Maximina Velasco repassa em sua casa uma lição de leitura e escrita, dentro do programa de alfabetização que converteu o povoado de Tapalhuaca, em El Salvador, em um município livre do analfabetismo, porque 97% de seus quatro mil habitantes já sabem ler e escrever. Foto: Edgardo Ayala/IPS
Maximina Velasco repassa em sua casa uma lição de leitura e escrita, dentro do programa de alfabetização que converteu o povoado de Tapalhuaca, em El Salvador, em um município livre do analfabetismo, porque 97% de seus quatro mil habitantes já sabem ler e escrever. Foto: Edgardo Ayala/IPS

 

Tapalhuaca, El Salvador, 6/1/2015 – Aos 74 anos, Carmen López é um exemplo de que nunca é tarde para aprender. Ela é uma das 412 pessoas alfabetizadas neste município de El Salvador e não cabe em si de contente pelo que conseguiu. “Ficava triste por não escrever uma carta ou um recibo, mas agora estou feliz porque já posso fazer isso”, disse à IPS esta mulher, durante o ato oficial em que autoridades do Ministério da Educação declararam Tapalhuaca, de quatro mil habitantes, município livre do analfabetismo.

Essa declaração é concedida quando 96% dos habitantes de uma localidade aprenderam a ler e escrever. No caso deste município, no departamento de La Paz, 97% da população o conseguiu.

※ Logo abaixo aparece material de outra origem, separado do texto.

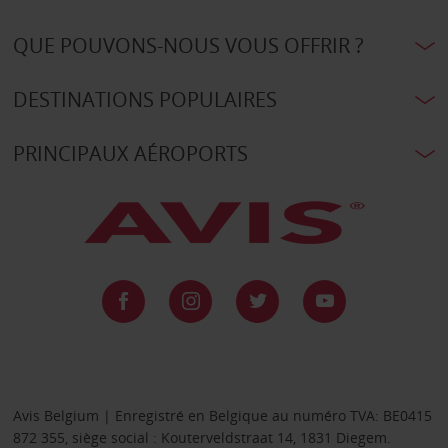
QUE POUVONS-NOUS VOUS OFFRIR ?
DESTINATIONS POPULAIRES
PRINCIPAUX AÉROPORTS
Avis Belgium | Enregistré en Belgique au numéro TVA: BE0415
872 355, siège social : Kouterveldstraat 14, 1831 Diegem.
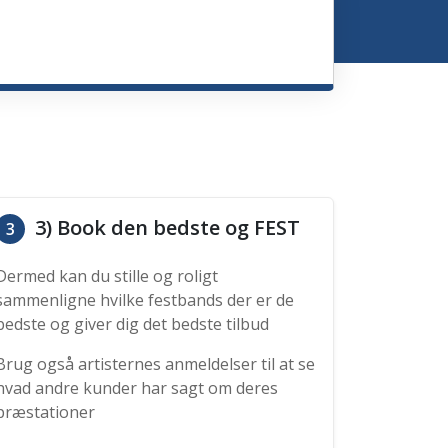
3) Book den bedste og FEST
3
Dermed kan du stille og roligt
sammenligne hvilke festbands der er de
bedste og giver dig det bedste tilbud
Brug også artisternes anmeldelser til at se
hvad andre kunder har sagt om deres
præstationer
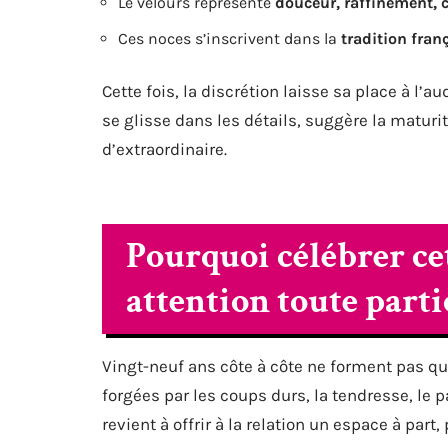
Le velours représente
douceur, raffinement, c
Ces noces s’inscrivent dans la
tradition fran
Cette fois, la discrétion laisse sa place à l’a
se glisse dans les détails, suggère la maturit
d’extraordinaire.
Pourquoi célébrer ce
attention toute parti
Vingt-neuf ans côte à côte ne forment pas q
forgées par les coups durs, la tendresse, le p
revient à offrir à la relation un espace à par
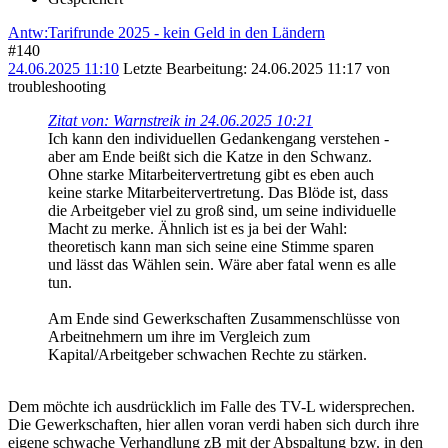
Antw:Tarifrunde 2025 - kein Geld in den Ländern
#140
24.06.2025 11:10
Letzte Bearbeitung
: 24.06.2025 11:17 von
troubleshooting
Zitat von: Warnstreik in 24.06.2025 10:21
Ich kann den individuellen Gedankengang verstehen -
aber am Ende beißt sich die Katze in den Schwanz.
Ohne starke Mitarbeitervertretung gibt es eben auch
keine starke Mitarbeitervertretung. Das Blöde ist, dass
die Arbeitgeber viel zu groß sind, um seine individuelle
Macht zu merke. Ähnlich ist es ja bei der Wahl:
theoretisch kann man sich seine eine Stimme sparen
und lässt das Wählen sein. Wäre aber fatal wenn es alle
tun.
Am Ende sind Gewerkschaften Zusammenschlüsse von
Arbeitnehmern um ihre im Vergleich zum
Kapital/Arbeitgeber schwachen Rechte zu stärken.
Dem möchte ich ausdrücklich im Falle des TV-L widersprechen.
Die Gewerkschaften, hier allen voran verdi haben sich durch ihre
eigene schwache Verhandlung zB mit der Abspaltung bzw. in den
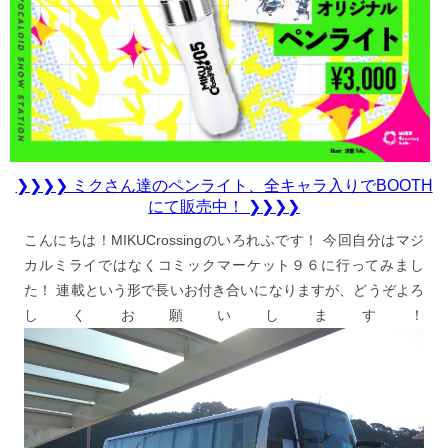
❯❯❯❯ ミクさん達のペンライト、全キャラ入りでBOOTH
にて販売中！ ❯❯❯❯
こんにちは！MIKUCrossingのいろれふです！ 今回自分はマジ
カルミライではなくコミックマーケット９６に行ってみまし
た！ 連載という形で長いお付き合いになりますが、どうぞよろ
しくお願いします！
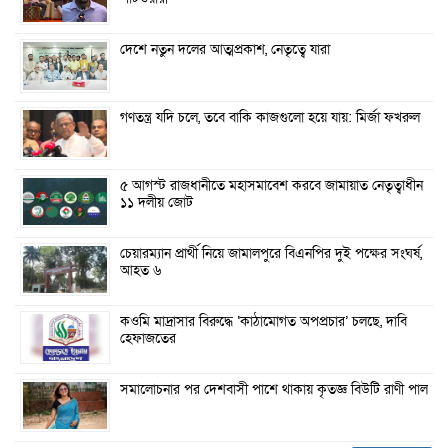
দেশে নতুন দলের আত্মপ্রকাশ, নেতৃত্বে যারা
গণতন্ত্র যদি চলে, তবে বাকি কাজগুলো হয়ে যায়: মির্জা ফখরুল
৫ আগস্ট রাজধানীতে মহাসমাবেশ করবে জামায়াত নেতৃত্বাধীন
১১ দলীয় জোট
চেয়ারম্যান প্রার্থী নিয়ে জামালপুরে বিএনপির দুই পক্ষের সংঘর্ষ,
আহত ৬
কওমি মাদ্রাসার বিরুদ্ধে ‘কাঠামোগত অপপ্রচার’ চলছে, দাবি
হেফাজতের
সমালোচনার পর দেশবাসী পাশে থাকায় কৃতজ্ঞ বিউটি রাণী পাল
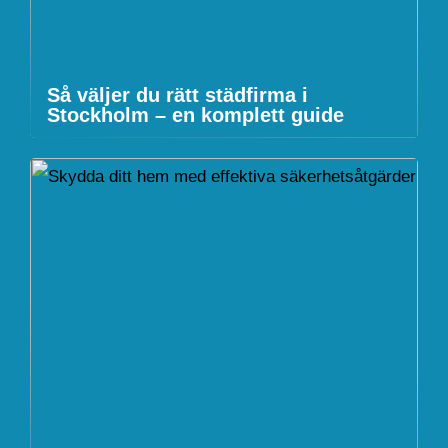
Så väljer du rätt städfirma i
Stockholm – en komplett guide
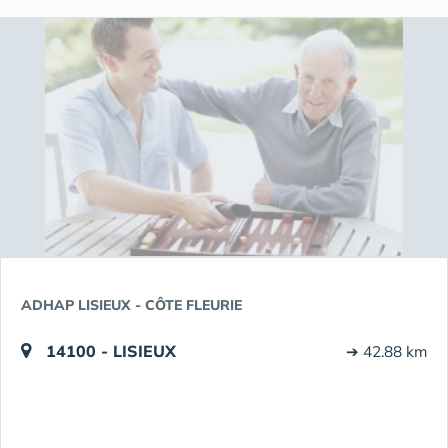
ADHAP LISIEUX - CÔTE FLEURIE
14100 - LISIEUX
➔ 42.88 km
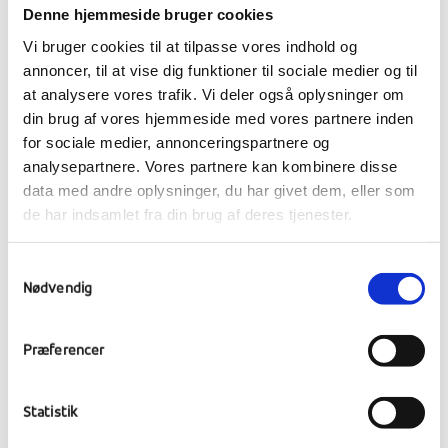
Denne hjemmeside bruger cookies
Vi bruger cookies til at tilpasse vores indhold og
annoncer, til at vise dig funktioner til sociale medier og til
at analysere vores trafik. Vi deler også oplysninger om
din brug af vores hjemmeside med vores partnere inden
for sociale medier, annonceringspartnere og
analysepartnere. Vores partnere kan kombinere disse
data med andre oplysninger, du har givet dem, eller som
de har indsamlet fra din brug af deres tjenester.
Samtykkevalg
Nødvendig
Præferencer
Statistik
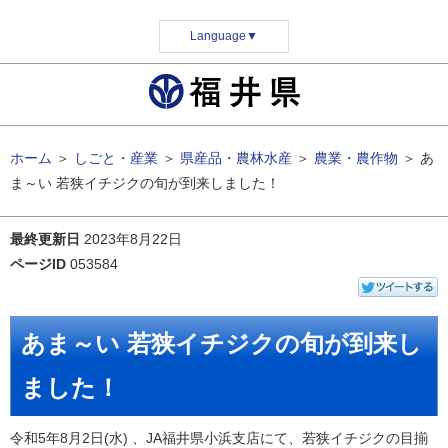
Language
▼
ホーム
＞
しごと・産業
＞
県産品・農林水産
＞
農業・農作物
＞
あ
ま～い 若狭イチジクの旬が到来しました！
最終更新日
2023年8月22日
ページID
053584
あま～い 若狭イチジクの旬が到来し
ました！
令和5年8月2日(水) 、JA福井県小浜支店にて、若狭イチジクの目揃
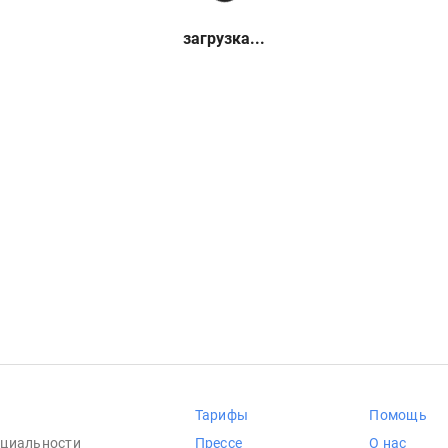
загрузка...
Тарифы
Помощь
циальности
Прессе
О нас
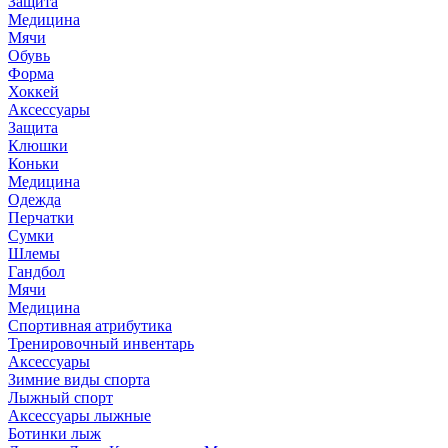
Защита
Медицина
Мячи
Обувь
Форма
Хоккей
Аксессуары
Защита
Клюшки
Коньки
Медицина
Одежда
Перчатки
Сумки
Шлемы
Гандбол
Мячи
Медицина
Спортивная атрибутика
Тренировочный инвентарь
Аксессуары
Зимние виды спорта
Лыжный спорт
Аксессуары лыжные
Ботинки лыж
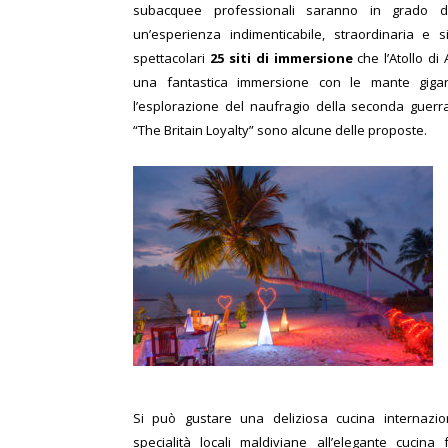
subacquee professionali saranno in grado d
un’esperienza indimenticabile, straordinaria e s
spettacolari
25 siti di immersione
che l’Atollo di
una fantastica immersione con le mante giga
l’esplorazione del naufragio della seconda guer
“The Britain Loyalty” sono alcune delle proposte.
Si può gustare una deliziosa cucina internazion
specialità locali maldiviane all’elegante cucina 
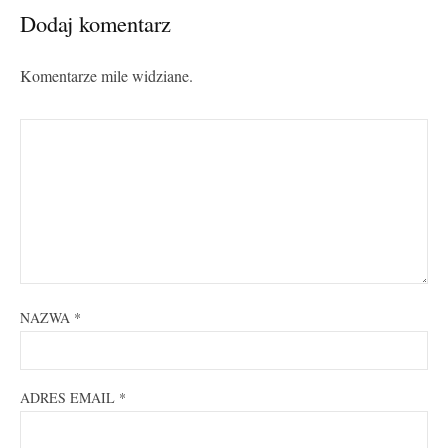
Dodaj komentarz
Komentarze mile widziane.
NAZWA
*
ADRES EMAIL
*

Como López, Maximina Velasco, de 61 anos, sente que derrubou o muro da ignorância quando decidiu se matricular nos cursos de alfabetização. “Quando era menina, fui à escola, mas não terminei o primeiro grau porque um professor me batia”, recordou, enquanto, lápis na mão, escrevia aplicadamente vogais e consoantes, durante uma das aulas que recebe em casa, dentro de um sistema onde os cursos misturam aprendizado em grupo e individual.

Velasco teve que reduzir o tempo para aprendizagem porque precisava começar a preparar o almoço de sua família, um aspecto que afeta muitas mulheres adultas que participam do programa.

A alfabetizadora Yanci Cubías, de 16 anos, é uma dos 130 voluntários que ensinam neste povoado, que vive principalmente da agricultura. Ela dedica duas horas diárias, dez na semana, para ajudar na alfabetização de adultos. “No começo foi difícil ganhar a confiança dos que seriam alfabetizados, mas com o tempo tudo correu bem e se converteu em uma experiência inesquecível”, afirmou.

O analfabetismo se enraizou neste país de 6,2 milhões de habitantes devido a muitas décadas de injustiças sociais que privaram de educação a maioria da população, sobretudo no campo, onde trabalhavam como peões em fazendas de café e algodão da oligarquia que despontou no século 19.

“É uma dívida histórica. Há muito tempo uma parte da população tem estado marginalizada do ensino”, apontou à IPS a ativista Maydé Recinos, da Fundação Salvadorenha para a Promoção Social e o Desenvolvimento Econômico (Funsalprodese). Essa organização é uma das que formam o capítulo salvadorenho do Conselho de Educação Popular da América Latina e do Caribe.

Tanto López quanto Velasco, que se dedicam a atender suas famílias e ajudar seus maridos em algumas tarefas do campo, conseguiram superar um obstáculo que continua sendo uma pesada carga para muitas mulheres do país: durante décadas o analfabetismo atingiu mais a população feminina, devido ao machismo reinante.

O Programa Nacional de Alfabetização do governo salvadorenho encerrou 2014 com 200 mil pessoas alfabetizadas no país desde 2009. Graças a isso, o índice de analfabetismo em maiores de dez anos caiu de 17,9% em 2009 para 11,8%, segundo a Pesquisa de Famílias de Propósitos Múltiplos de 2013. Dessa porcentagem geral de pessoas analfabetas, 7,3% são mulheres e 4,5% homens. Na área rural, em particular, o índice de analfabetismo sobe para 18,9%, dos quais 11% correspondem às mulheres e 7,9% aos homens.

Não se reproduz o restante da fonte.